Using the entries below, show all lines with the string "yours".

== Record excerpts ==

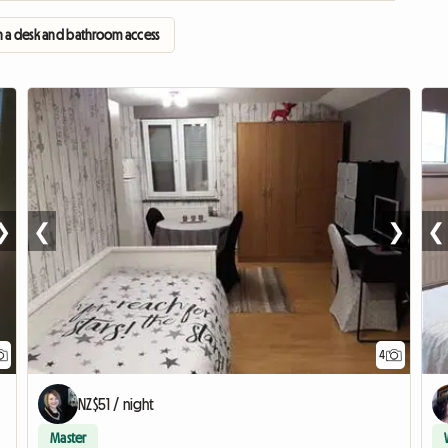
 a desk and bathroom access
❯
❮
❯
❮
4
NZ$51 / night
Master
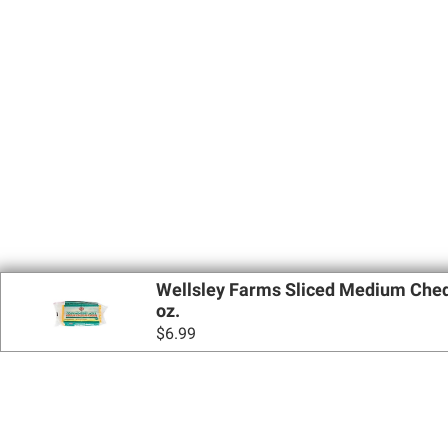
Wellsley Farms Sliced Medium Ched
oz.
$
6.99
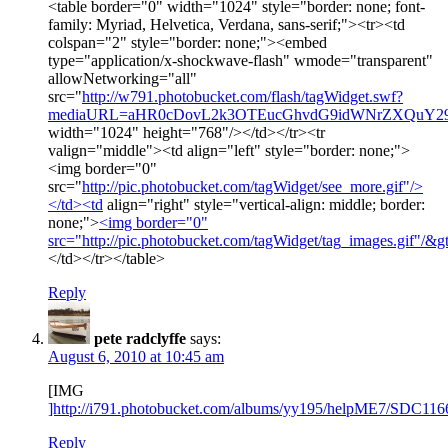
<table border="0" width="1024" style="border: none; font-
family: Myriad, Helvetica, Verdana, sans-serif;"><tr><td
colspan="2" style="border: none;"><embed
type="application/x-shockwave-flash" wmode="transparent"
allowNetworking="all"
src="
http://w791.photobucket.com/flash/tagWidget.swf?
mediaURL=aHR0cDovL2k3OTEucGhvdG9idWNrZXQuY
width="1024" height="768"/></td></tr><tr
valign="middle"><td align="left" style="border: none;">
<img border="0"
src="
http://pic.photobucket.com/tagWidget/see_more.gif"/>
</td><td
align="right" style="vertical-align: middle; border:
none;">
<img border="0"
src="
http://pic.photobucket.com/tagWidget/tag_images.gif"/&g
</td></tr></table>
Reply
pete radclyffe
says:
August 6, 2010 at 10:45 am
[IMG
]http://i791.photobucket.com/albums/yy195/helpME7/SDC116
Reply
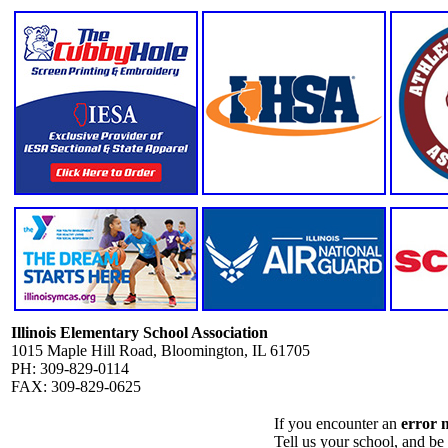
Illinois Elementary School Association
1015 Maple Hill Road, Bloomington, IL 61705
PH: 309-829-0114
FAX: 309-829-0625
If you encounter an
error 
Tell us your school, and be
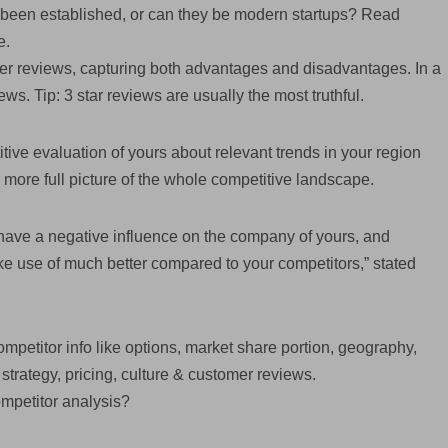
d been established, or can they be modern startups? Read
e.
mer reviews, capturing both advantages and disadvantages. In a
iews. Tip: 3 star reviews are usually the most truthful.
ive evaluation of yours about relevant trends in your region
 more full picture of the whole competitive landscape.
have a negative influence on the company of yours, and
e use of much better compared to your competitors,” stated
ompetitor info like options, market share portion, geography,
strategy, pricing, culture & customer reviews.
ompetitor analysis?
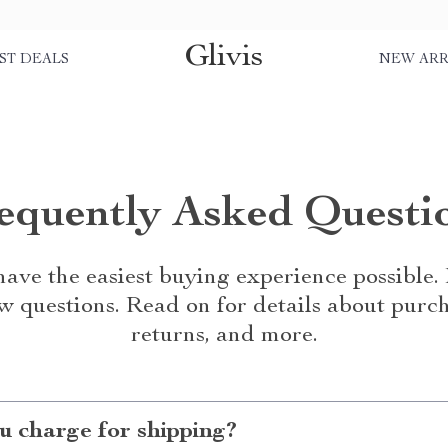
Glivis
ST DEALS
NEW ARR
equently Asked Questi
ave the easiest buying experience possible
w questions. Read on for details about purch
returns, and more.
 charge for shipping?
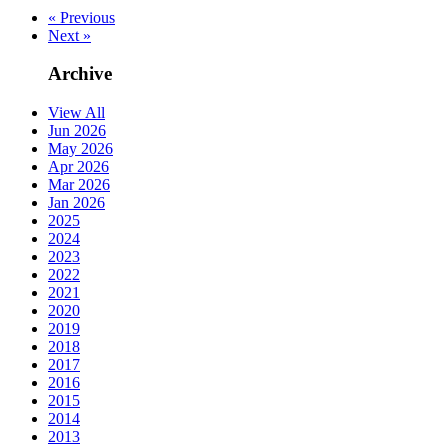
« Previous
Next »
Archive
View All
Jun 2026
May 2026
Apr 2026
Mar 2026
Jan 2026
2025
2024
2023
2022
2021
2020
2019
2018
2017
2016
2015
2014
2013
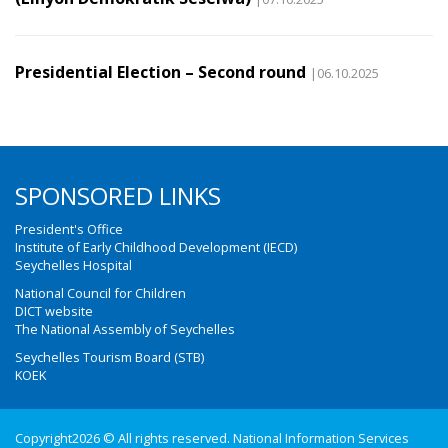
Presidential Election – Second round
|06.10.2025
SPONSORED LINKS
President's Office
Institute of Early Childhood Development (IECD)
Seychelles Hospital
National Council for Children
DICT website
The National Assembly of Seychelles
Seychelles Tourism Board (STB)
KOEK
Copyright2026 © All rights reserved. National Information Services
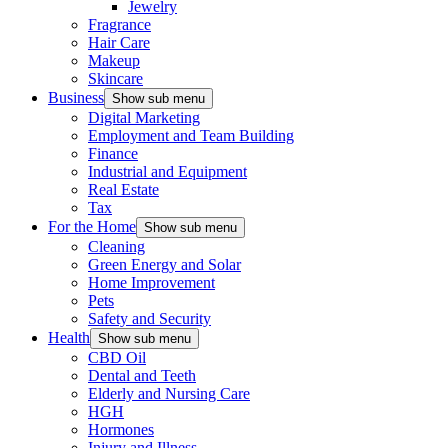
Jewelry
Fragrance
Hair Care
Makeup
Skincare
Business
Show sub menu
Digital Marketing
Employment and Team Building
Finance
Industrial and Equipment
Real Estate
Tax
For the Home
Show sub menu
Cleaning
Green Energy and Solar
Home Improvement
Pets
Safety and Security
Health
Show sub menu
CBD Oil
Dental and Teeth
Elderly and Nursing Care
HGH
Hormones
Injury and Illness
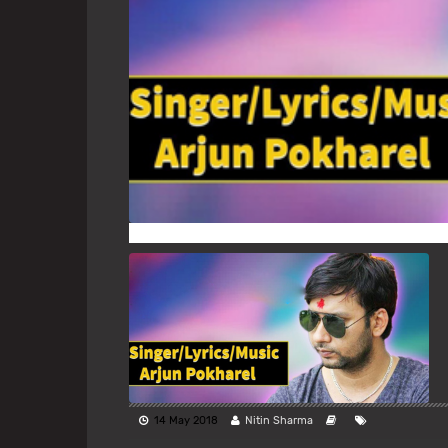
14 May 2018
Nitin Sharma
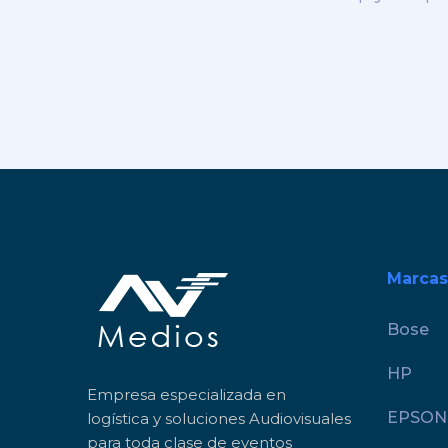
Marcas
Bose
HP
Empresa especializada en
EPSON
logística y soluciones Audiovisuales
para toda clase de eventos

===
== Record excerpts ==

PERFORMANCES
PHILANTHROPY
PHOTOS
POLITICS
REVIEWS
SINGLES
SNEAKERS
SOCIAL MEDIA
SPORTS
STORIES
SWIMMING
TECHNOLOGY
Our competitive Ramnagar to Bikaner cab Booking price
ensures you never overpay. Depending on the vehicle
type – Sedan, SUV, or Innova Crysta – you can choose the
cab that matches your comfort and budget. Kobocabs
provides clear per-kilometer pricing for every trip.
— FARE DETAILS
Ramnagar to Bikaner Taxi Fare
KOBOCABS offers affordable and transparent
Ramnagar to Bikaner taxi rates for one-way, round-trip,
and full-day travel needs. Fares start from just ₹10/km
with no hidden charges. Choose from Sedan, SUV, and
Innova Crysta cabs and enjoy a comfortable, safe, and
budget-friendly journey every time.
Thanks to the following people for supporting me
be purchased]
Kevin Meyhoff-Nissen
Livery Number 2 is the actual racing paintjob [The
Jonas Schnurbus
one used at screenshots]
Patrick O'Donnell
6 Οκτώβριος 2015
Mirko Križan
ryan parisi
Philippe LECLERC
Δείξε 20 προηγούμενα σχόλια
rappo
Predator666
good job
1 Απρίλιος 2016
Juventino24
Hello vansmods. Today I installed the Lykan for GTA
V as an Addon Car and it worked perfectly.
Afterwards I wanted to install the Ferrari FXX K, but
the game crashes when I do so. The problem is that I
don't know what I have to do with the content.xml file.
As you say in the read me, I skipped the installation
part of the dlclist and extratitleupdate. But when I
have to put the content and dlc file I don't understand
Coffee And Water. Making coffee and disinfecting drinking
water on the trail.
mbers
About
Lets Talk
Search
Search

===
== Record excerpts ==

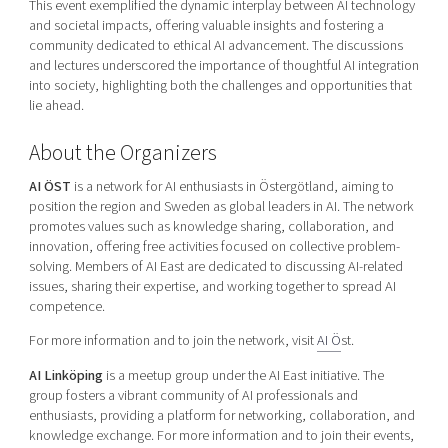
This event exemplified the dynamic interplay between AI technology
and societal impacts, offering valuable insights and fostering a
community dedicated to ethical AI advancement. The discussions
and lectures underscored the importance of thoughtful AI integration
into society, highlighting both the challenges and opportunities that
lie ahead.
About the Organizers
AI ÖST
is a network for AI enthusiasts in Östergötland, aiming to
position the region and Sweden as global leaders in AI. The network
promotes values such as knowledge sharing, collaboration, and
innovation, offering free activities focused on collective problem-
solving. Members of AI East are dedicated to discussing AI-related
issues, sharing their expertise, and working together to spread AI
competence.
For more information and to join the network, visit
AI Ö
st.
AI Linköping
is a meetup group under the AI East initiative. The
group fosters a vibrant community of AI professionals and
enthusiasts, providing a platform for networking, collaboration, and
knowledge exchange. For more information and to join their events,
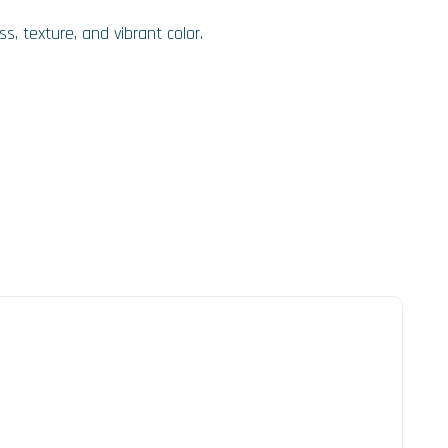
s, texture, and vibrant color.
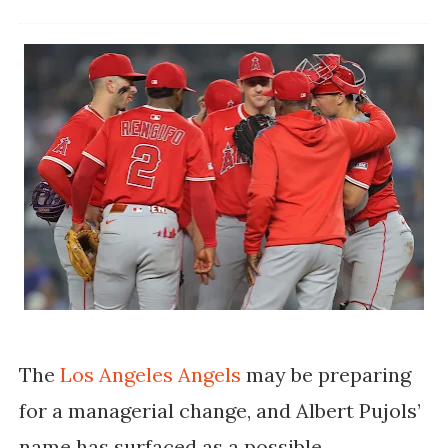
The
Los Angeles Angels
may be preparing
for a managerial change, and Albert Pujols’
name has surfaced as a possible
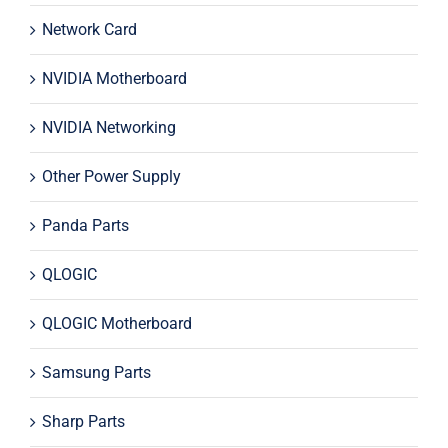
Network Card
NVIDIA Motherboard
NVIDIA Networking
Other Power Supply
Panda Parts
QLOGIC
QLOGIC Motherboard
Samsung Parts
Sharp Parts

===

# Exercise output:
ive evaluation of yours about relevant trends in your region
have a negative influence on the company of yours, and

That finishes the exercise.